> _Work request_
Give back all of the records exactly.
**** Source data
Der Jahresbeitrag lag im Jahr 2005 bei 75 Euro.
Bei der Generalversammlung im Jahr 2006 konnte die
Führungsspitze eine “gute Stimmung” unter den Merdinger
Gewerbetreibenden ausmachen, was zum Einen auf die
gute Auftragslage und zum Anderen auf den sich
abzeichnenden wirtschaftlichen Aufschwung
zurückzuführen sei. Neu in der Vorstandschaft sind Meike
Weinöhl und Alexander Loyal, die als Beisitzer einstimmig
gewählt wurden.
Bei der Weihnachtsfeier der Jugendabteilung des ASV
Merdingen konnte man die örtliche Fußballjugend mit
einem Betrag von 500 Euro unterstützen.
********
> _Response box_
Der Jahresbeitrag lag im Jahr 2005 bei 75 Euro.
Bei der Generalversammlung im Jahr 2006 konnte die
Führungsspitze eine “gute Stimmung” unter den Merdinger
Gewerbetreibenden ausmachen, was zum Einen auf die
gute Auftragslage und zum Anderen auf den sich
abzeichnenden wirtschaftlichen Aufschwung
zurückzuführen sei. Neu in der Vorstandschaft sind Meike
Weinöhl und Alexander Loyal, die als Beisitzer einstimmig
gewählt wurden.
Bei der Weihnachtsfeier der Jugendabteilung des ASV
Merdingen konnte man die örtliche Fußballjugend mit
einem Betrag von 500 Euro unterstützen.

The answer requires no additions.